Exercise: Your answer must consist of exactly the lines below, starting with the line with "Ciebie świetne oferty" and going on through the line with "Hotele w Ełku", and nothing else.
Dataset records Block Start
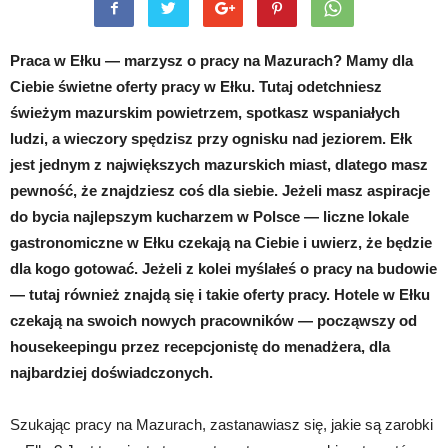
Praca w Ełku — marzysz o pracy na Mazurach? Mamy dla
Ciebie świetne oferty pracy w Ełku. Tutaj odetchniesz
świeżym mazurskim powietrzem, spotkasz wspaniałych
ludzi, a wieczory spędzisz przy ognisku nad jeziorem. Ełk
jest jednym z największych mazurskich miast, dlatego masz
pewność, że znajdziesz coś dla siebie. Jeżeli masz aspiracje
do bycia najlepszym kucharzem w Polsce — liczne lokale
gastronomiczne w Ełku czekają na Ciebie i uwierz, że będzie
dla kogo gotować. Jeżeli z kolei myślałeś o pracy na budowie
— tutaj również znajdą się i takie oferty pracy. Hotele w Ełku
czekają na swoich nowych pracowników — począwszy od
housekeepingu przez recepcjonistę do menadżera, dla
najbardziej doświadczonych.
Szukając pracy na Mazurach, zastanawiasz się, jakie są zarobki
Dataset records Block End
Solution for this exercise:
Ciebie świetne oferty pracy w Ełku. Tutaj odetchniesz
świeżym mazurskim powietrzem, spotkasz wspaniałych
ludzi, a wieczory spędzisz przy ognisku nad jeziorem. Ełk
jest jednym z największych mazurskich miast, dlatego masz
pewność, że znajdziesz coś dla siebie. Jeżeli masz aspiracje
do bycia najlepszym kucharzem w Polsce — liczne lokale
gastronomiczne w Ełku czekają na Ciebie i uwierz, że będzie
dla kogo gotować. Jeżeli z kolei myślałeś o pracy na budowie
— tutaj również znajdą się i takie oferty pracy. Hotele w Ełku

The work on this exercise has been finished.